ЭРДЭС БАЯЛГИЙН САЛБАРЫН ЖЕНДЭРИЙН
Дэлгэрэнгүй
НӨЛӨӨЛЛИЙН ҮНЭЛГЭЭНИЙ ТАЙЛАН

______________________________

- What is expected: Each line above is to be reproduced exactly.

- Exercise response:
ЭРДЭС БАЯЛГИЙН САЛБАРЫН ЖЕНДЭРИЙН
Дэлгэрэнгүй
НӨЛӨӨЛЛИЙН ҮНЭЛГЭЭНИЙ ТАЙЛАН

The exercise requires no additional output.